§ **WHAT IS BEING ASKED**
An exact copy of the lines from the top of the data through the line with "Ga naar de hoofdinhoud" is what you should give, with no pictures in it.
——————————
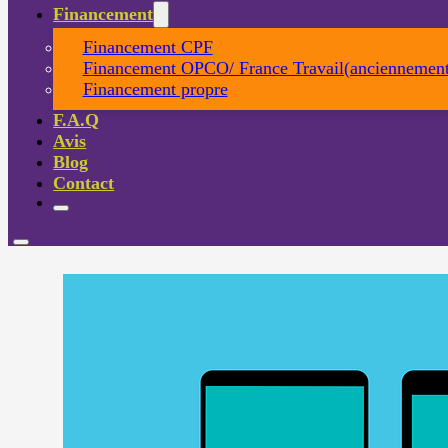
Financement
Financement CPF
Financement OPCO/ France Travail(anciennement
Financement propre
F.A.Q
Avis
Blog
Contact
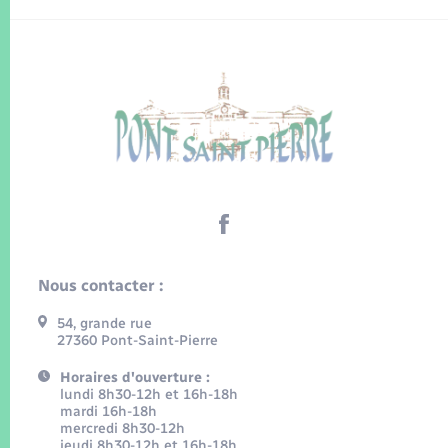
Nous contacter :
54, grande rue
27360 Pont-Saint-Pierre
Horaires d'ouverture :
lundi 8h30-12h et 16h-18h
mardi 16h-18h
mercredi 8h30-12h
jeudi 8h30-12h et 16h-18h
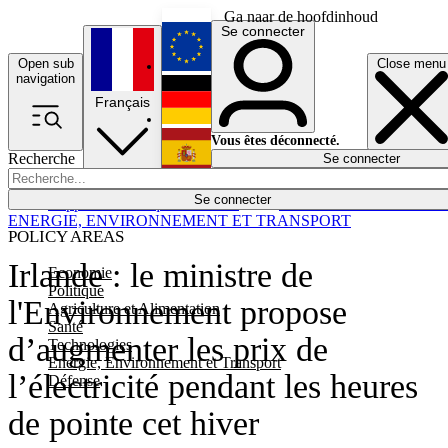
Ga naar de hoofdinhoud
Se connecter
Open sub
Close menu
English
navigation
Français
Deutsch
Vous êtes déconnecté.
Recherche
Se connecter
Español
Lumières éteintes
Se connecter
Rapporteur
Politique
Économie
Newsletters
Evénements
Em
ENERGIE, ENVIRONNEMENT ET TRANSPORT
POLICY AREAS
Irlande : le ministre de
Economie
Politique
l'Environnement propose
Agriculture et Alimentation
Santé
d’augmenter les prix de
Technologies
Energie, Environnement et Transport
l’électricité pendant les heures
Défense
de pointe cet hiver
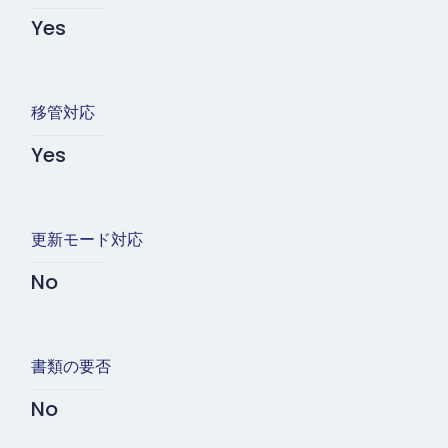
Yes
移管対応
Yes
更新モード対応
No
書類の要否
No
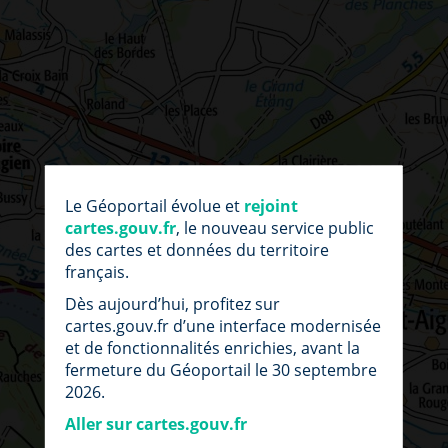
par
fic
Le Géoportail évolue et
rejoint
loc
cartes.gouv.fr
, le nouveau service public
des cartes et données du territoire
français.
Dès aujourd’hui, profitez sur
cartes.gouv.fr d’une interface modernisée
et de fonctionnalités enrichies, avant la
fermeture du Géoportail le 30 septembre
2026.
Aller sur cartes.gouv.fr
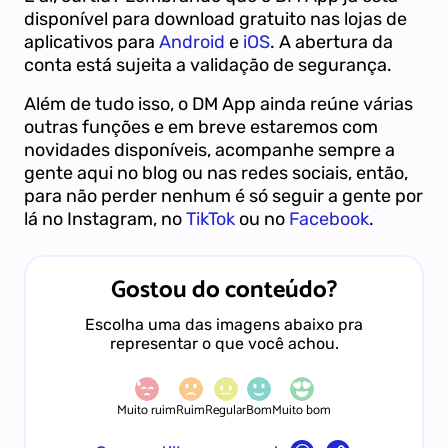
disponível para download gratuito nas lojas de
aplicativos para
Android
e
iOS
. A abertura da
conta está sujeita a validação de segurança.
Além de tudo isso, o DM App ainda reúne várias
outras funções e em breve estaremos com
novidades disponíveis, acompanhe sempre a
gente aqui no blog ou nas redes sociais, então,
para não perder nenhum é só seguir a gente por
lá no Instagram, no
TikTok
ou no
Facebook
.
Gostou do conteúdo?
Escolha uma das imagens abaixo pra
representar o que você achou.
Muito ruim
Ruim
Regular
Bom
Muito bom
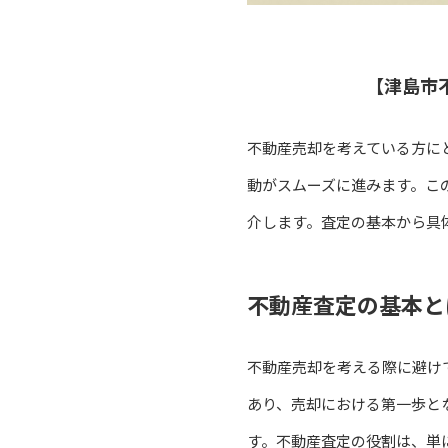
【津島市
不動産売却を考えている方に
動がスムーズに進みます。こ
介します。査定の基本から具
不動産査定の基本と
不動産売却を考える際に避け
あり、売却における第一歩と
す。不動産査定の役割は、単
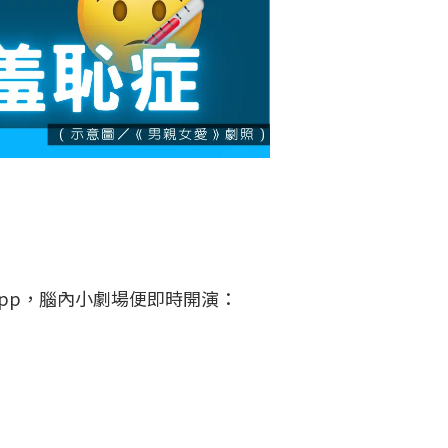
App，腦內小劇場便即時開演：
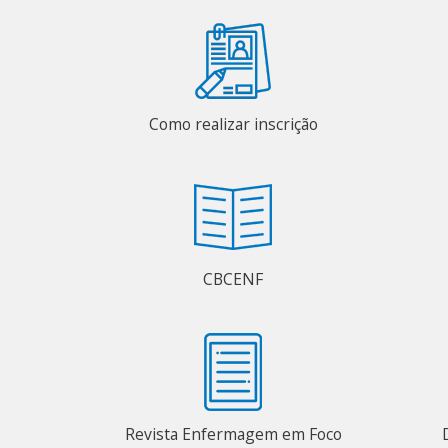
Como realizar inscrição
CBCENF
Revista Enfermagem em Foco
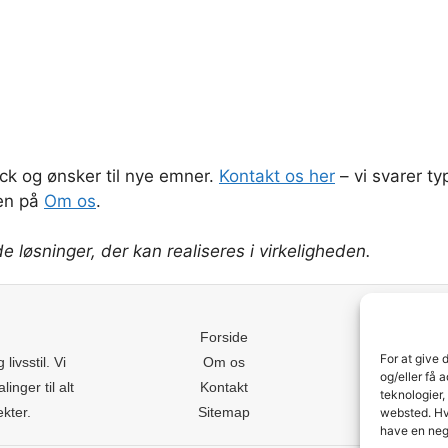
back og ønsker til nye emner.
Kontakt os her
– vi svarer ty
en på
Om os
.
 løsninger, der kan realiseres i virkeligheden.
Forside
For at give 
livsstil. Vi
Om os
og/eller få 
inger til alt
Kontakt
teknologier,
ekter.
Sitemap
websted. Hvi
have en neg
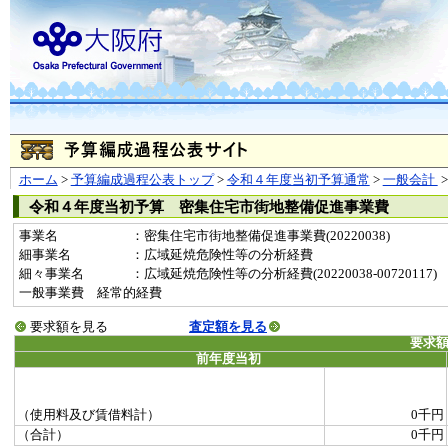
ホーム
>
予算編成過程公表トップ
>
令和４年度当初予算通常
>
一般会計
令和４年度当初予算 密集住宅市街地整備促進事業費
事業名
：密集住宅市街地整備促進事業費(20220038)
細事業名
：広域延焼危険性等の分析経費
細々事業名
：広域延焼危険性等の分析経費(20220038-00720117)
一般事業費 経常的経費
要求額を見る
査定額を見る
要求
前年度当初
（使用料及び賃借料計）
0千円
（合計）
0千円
——————————
§ **COMPLETED TASK**
Financement
Financement CPF
Financement OPCO/ France Travail(anciennement
Financement propre
F.A.Q
Avis
Blog
Contact
Nous contacter :
54, grande rue
27360 Pont-Saint-Pierre
Horaires d'ouverture :
lundi 8h30-12h et 16h-18h
mardi 16h-18h
mercredi 8h30-12h
jeudi 8h30-12h et 16h-18h
Ga naar de hoofdinhoud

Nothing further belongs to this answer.